Drug-Trafficking Organization Tied to Mexico, Dismantled in Colombia

A total of 34 members of a drug-trafficking organization linked to Mexican drug boss Joaquín Guzmán, alias “el Chapo,” were arrested on February 25, following an investigation that lasted several months and enabled the seizure of ten tons of drugs, Colombian authorities announced.
WRITER-ID | 29 February 2012

A total of 34 members of a drug-trafficking organization linked to Mexican drug boss Joaquín Guzmán, alias “el Chapo,” were arrested on February 25, following an investigation that lasted several months and enabled the seizure of ten tons of drugs, Colombian authorities announced.

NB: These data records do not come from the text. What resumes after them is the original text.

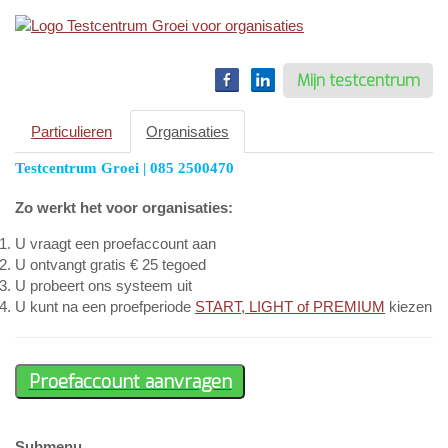
Toggle
navigation
Mijn testcentrum
Particulieren
Organisaties
Testcentrum Groei |
085 2500470
Zo werkt het voor organisaties:
U vraagt een proefaccount aan
U ontvangt gratis € 25 tegoed
U probeert ons systeem uit
U kunt na een proefperiode
START, LIGHT of PREMIUM
kiezen
Submenu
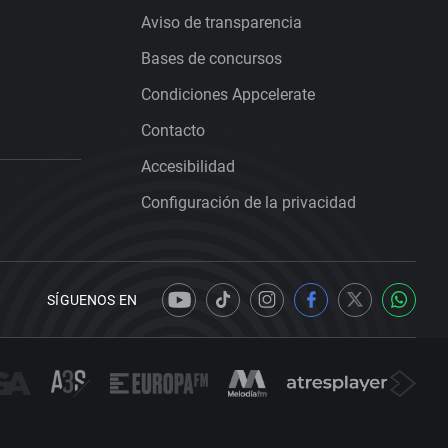
Aviso de transparencia
Bases de concursos
Condiciones Appcelerate
Contacto
Accesibilidad
Configuración de la privacidad
SÍGUENOS EN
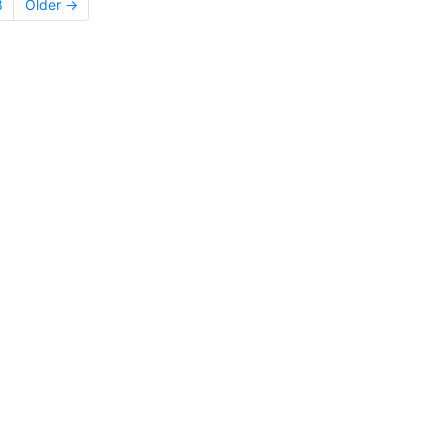
8
Older →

Defense Minister Juan Carlos Pinzón announced that the operation enabled “the arrest of 34 individuals with extradition orders pending.”

“This organization has been neutralized, with the prior seizure of ten tons of cocaine and 16 planes over the last few months, and the full identification of their contacts, particularly around (Joaquín Guzmán) alias ‘el Chapo,’” the director of the police, General Oscar Naranjo, pointed out.

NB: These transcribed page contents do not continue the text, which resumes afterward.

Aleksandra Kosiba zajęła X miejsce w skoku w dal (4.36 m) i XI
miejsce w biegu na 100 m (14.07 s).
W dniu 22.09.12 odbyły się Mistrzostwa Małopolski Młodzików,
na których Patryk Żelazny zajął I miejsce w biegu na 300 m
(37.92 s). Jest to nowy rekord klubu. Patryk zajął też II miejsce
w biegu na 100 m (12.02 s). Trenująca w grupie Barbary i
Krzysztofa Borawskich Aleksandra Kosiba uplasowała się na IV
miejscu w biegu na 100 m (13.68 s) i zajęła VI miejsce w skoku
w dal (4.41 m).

The police commander highlighted the fact that “this is the largest number of individuals arrested for purposes of extradition in the history of the country.”

Along those lines, he said that those arrested are sought by the U.S. Attorney’s Office for the Southern District of Florida, in Miami, and are responsible for amassing around 90 percent of the cocaine produced in southeastern Colombia, destined for the United States and Mexico.

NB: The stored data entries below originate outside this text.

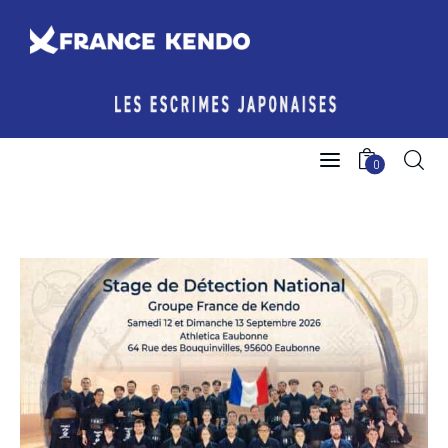
Les Escrimes Japonaises
0
Le Comité France Kendo
Actualités
Boutique
Agenda licencié.e.s
Espace licencié-e-s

Joaquín “el Chapo” Guzmán is the leader of the Sinaloa cartel, which dominates the Mexican states of Culiacán and Sinaloa. Forbes magazine considers 54-year-old “el Chapo,” the planet’s most powerful criminal and its most wanted man following the death of Osama bin Laden, the former leader of al-Qaida.

His criminal organization, with tentacles in 48 countries, was consolidated following his 2001 escape from a Mexican prison in a laundry cart. According to the UN, the Sinaloa cartel moves a third of the over 600 tons of cocaine that enter the United States each year.